As in the previous demo, after a few minutes I will download the output using the AWS cli:
AWS S3 CP S3: // / /utput.mp4 Output_manual.mp4

This is a video that this challenge generates:

More creative example
When you use Amazon Nova Reel 1.1, you will discover a world of creative options. Here are some sample challenges to help you start:

Colored rupture, created by nitin eusebius

prompt = "Explosion of colored powder against black background. Start with slow-motion closeup of single purple powder burst. Dolly out revealing multiple powder clouds in vibrant hues colliding mid-air. Track across spectrum of colors mixing: magenta, yellow, cyan, orange. Zoom in on particles illuminated by sunbeams. Arc shot capturing complete color field. 4K, festival celebration, high-contrast lighting"

Shift in shape, created by Sanju Sunny

prompt = "A simple red triangle transforms through geometric shapes in a journey of self-discovery. Clean vector graphics against white background. The triangle slides across negative space, morphing smoothly into a circle. Pan left as it encounters a blue square, they perform a geometric dance of shapes. Tracking shot as shapes combine and separate in mathematical precision. Zoom out to reveal a pattern formed by their movements. Limited color palette of primary colors. Precise, mechanical movements with perfect geometric alignments. Transitions use simple wipes and geometric shape reveals. Flat design aesthetic with sharp edges and solid colors. Final scene shows all shapes combining into a complex mandala pattern."
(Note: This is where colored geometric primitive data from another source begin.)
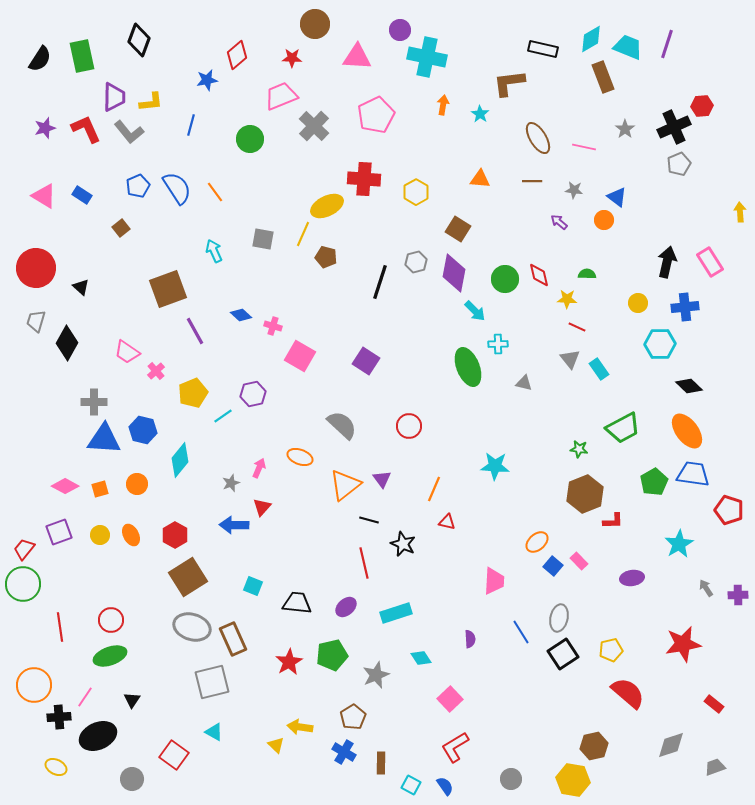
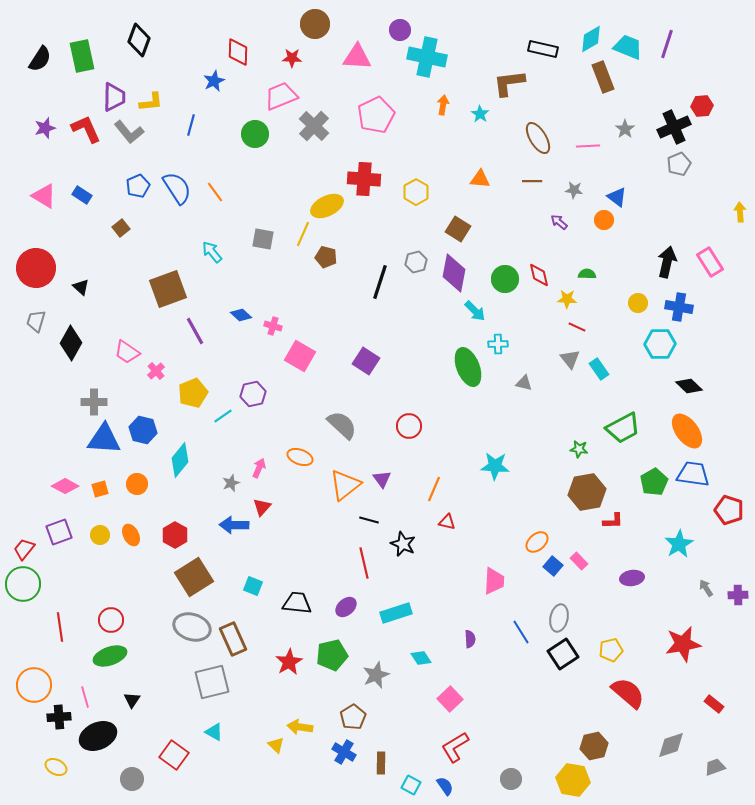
red diamond at (237, 55): moved 1 px right, 3 px up; rotated 48 degrees counterclockwise
blue star at (207, 80): moved 7 px right, 1 px down; rotated 15 degrees counterclockwise
green circle at (250, 139): moved 5 px right, 5 px up
pink line at (584, 147): moved 4 px right, 1 px up; rotated 15 degrees counterclockwise
cyan arrow at (214, 251): moved 2 px left, 1 px down; rotated 15 degrees counterclockwise
blue cross at (685, 307): moved 6 px left; rotated 16 degrees clockwise
black diamond at (67, 343): moved 4 px right
brown hexagon at (585, 494): moved 2 px right, 2 px up; rotated 12 degrees clockwise
brown square at (188, 577): moved 6 px right
pink line at (85, 697): rotated 50 degrees counterclockwise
All exemplary videos have music added manually before uploading, AWS video.

What to know
Creative control - You can use this improved check for lifestyle videos and surrounding backgrounds in advertising, marketing, media and entertainment projects. Adapt specific elements such as camera movement and firing content or animated existing images.

Consideration modes - In automated mode, you can write challenges up to 4,000 characters. For manual mode, each shot calls up to 512 characters and you can include up to 20 shots in one video. Consider planning your shots in advance, similar to creating a traditional scenario. The input images must comply with the 1280x720 resolution request. The service automatically provides your completed videos to your specifics.

Prices and availability - Amazon Nova Reel 1.1 is available in Amazon Bedrock in the American East (N. Virginia) AWS in the AWS. You can access the model via the Amazon Bedrock Console, AWS SDK or AWS Cli. As with all Amazon Bedrock services, prices are watching the Pay-As-You-Go based on your use. For more information, Fer on Amazon Bedrock Pricing.

Are you ready to start creating with Amazon Nova Reel? Visit the AI ​​AIC Nova Reel AI, where you will learn more and immerse yourself in generating videos with Amazon Nova. Explore examples of Python in Amazon Nova Model Cookbook Restites, improve your results using Amazon Nova Reel, which evokes proven procedures and discover examples of video in the Amazon Nova Reel Gallery - instructions and reference images that revive them.

Options are endless and we look forward to seeing you! Join our growing community community in the community.

- Eli


How's the Blog of news? Take this 1 minute survey!

(This survey is hosted by an external company. AWS processes your information as described in the AWS Privacy Notice. AWS will own data collected via this survey and will not share the collection of Lissel survey.)